I don’t think anybody here worth their salt doesn’t occasionally question whether this is the best use of their time, but I’ve had enough breakthroughs here to know the difference you can make.
I remember being at our community pool in Cheshire, Connecticut, right after the Affordable Care Act, and this dad coming up to me and saying, “Listen, now you don’t know me, and I don’t want to bother you, I know you’re here with your kids. But I just want to tell you, my kid has a congenital heart defect, and I woke up every single night worried that the rest of his life was going to be defined by this ailment that was no fault of his own, and every decision he made for the rest of his life would be dictated by whether he could get care or not get care. With one piece of legislation, you changed his life and you changed my life. Thank you.” And so I just know that this place still has the ability to do things. So I think I’ve become comfortable with just keeping at it knowing that those moments are possible.

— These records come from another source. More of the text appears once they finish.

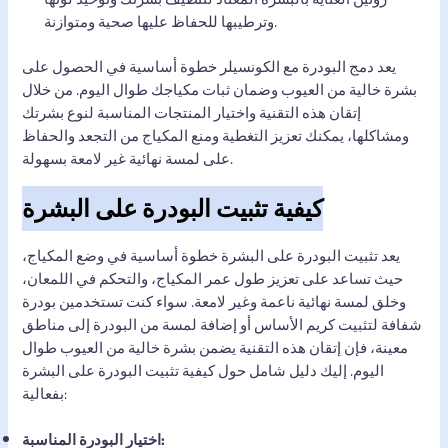
وترطيبها للحفاظ عليها صحية ومتوازنة.
يعد دمج البودرة مع الكونسيلر خطوة أساسية في الحصول على
بشرة خالية من العيوب وضمان ثبات مكياجك طوال اليوم. من خلال
إتقان هذه التقنية واختيار المنتجات المناسبة لنوع بشرتك
ومشاكلها، يمكنك تعزيز التغطية ومنع المكياج من التجعد والحفاظ
على لمسة نهائية غير لامعة بسهولة.
كيفية تثبيت البودرة على البشرة
يعد تثبيت البودرة على البشرة خطوة أساسية في وضع المكياج،
حيث تساعد على تعزيز طول عمر المكياج، والتحكم في اللمعان،
وخلق لمسة نهائية ناعمة وغير لامعة. سواء كنت تستخدمين بودرة
شفافة لتثبيت كريم الأساس أو إضافة لمسة من البودرة إلى مناطق
معينة، فإن إتقان هذه التقنية يضمن بشرة خالية من العيوب طوال
اليوم. إليك دليل شامل حول كيفية تثبيت البودرة على البشرة
بفعالية:
اختيار البودرة المناسبة: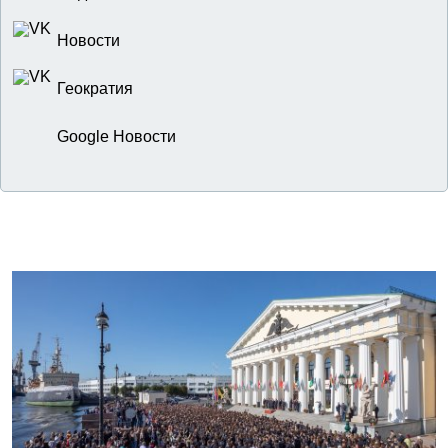
Новости
Геократия
Google Новости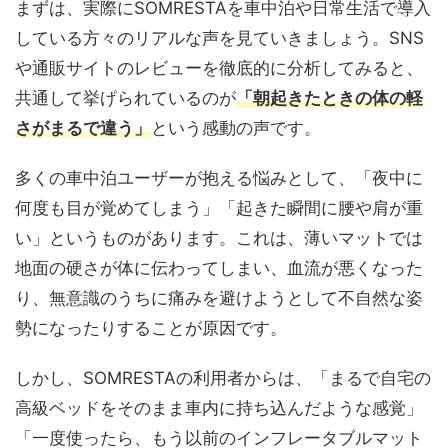
まずは、実際にSOMRESTAを車中泊や日常生活で導入
している方々のリアルな声を見ていきましょう。SNS
や通販サイトのレビューを徹底的に分析してみると、
共通して挙げられているのが
「朝起きたときの体の軽
さがまるで違う」
という感動の声です。
多くの車中泊ユーザーが抱える悩みとして、「夜中に
何度も目が覚めてしまう」「起きた瞬間に腰や肩が重
い」というものがあります。これは、薄いマットでは
地面の硬さが体に伝わってしまい、血流が悪くなった
り、無意識のうちに痛みを避けようとして不自然な姿
勢になったりすることが原因です。
しかし、SOMRESTAの利用者からは、「まるで自宅の
高級ベッドをそのまま車内に持ち込んだような感覚」
「一度使ったら、もう以前のインフレータブルマット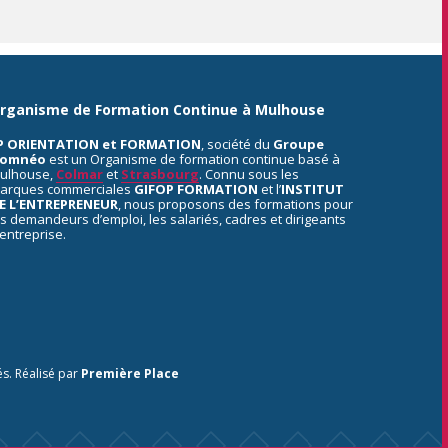
rganisme de Formation Continue à Mulhouse
P ORIENTATION et FORMATION
, société du
Groupe
omnéo
est un Organisme de formation continue basé à
ulhouse,
Colmar
et
Strasbourg
. Connu sous les
arques commerciales
GIFOP FORMATION
et l’
INSTITUT
E L’ENTREPRENEUR
, nous proposons des formations pour
es demandeurs d’emploi, les salariés, cadres et dirigeants
’entreprise.
és.
Réalisé par
Première Place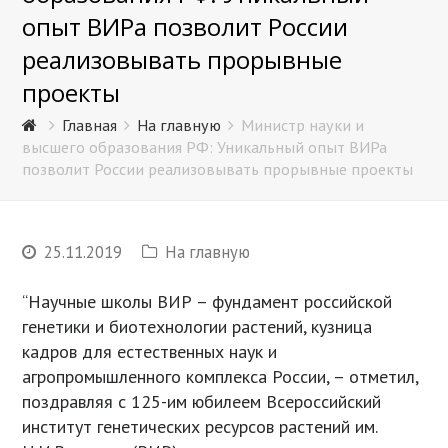
опыт ВИРа позволит России
реализовывать прорывные
проекты
Главная
На главную
Министр науки и
высшего образования РФ: Уникальный опыт ВИРа
позволит России реализовывать прорывные проекты
25.11.2019
На главную
“Научные школы ВИР – фундамент российской
генетики и биотехнологии растений, кузница
кадров для естественных наук и
агропромышленного комплекса России, – отметил,
поздравляя с 125-им юбилеем Всероссийский
институт генетических ресурсов растений им.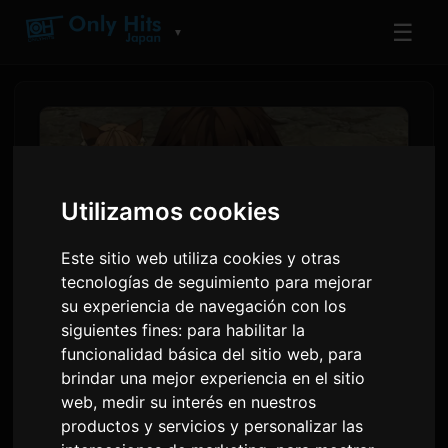
☰
▼
Utilizamos cookies
Este sitio web utiliza cookies y otras
tecnologías de seguimiento para mejorar
su experiencia de navegación con los
siguientes fines:
para habilitar la
'Koko Ore' Avance del
funcionalidad básica del sitio web
,
para
brindar una mejor experiencia en el sitio
Episodio 2 del Anime y
web
,
medir su interés en nuestros
Detalles de Transmisión
productos y servicios y personalizar las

If you could go back to when you were just starting out and give yourself advice, is there anything you would change about the way that you’ve approached your work here?
I have learned over my time here how important relationships and friendships are and how, especially on an issue like this, trust is so important. And I’ve tried to build that trust with Republicans. When I got here I was probably so angry at our failure that I probably too often retreated to making my argument rather than building the relationships necessary to solve the problem. And over time I’ve gotten better at that. Maybe that would be the one piece of advice I’d give myself 10 years later.
You said a deal in the Senate it would be a “triumph” and a “miracle.” In your heart of hearts or in your gut, do you think that this could be the moment for that miracle?
I don’t know. I won’t accept a change in our gun laws that just checks a box. I’m only going to agree to something that is meaningful and saves lots of lives, but I also accept that we are not going to pass an assault weapons ban right now, and it would be foolish to do nothing until we can do everything. There is a reason why it’s taken 30 years; this is the most politically complicated, emotionally fraught issue we deal with, and there’s lots of incentives for people to just stay in their political corners.
This moment does feel different. We’re closer than ever before, but I’m realizing how hard that last step is. At this point I know I can count on my Democratic colleagues. On the Republican side, I know them all pretty well, and I generally know the folks that are going to be the real hard targets to persuade. But I will occasionally be surprised by them.
When you speak to your Republican colleagues or folks who say one thing behind closed doors and then won’t take a position publicly, how do you feel about that?
Kind of like you can’t change your family, I can’t change the people I have to work with, at least inside a two-year period of time. So if somebody says “no,” or somebody tells me something privately and then says a different thing publicly, I cannot afford to give up on them because, ultimately, when you’re trying to search for 60 or 70 votes, you will take the support from wherever and however it comes. So I’m pretty coldblooded about the business I’m in. You have to be always looking for the way to get somebody from “no” to “yes.”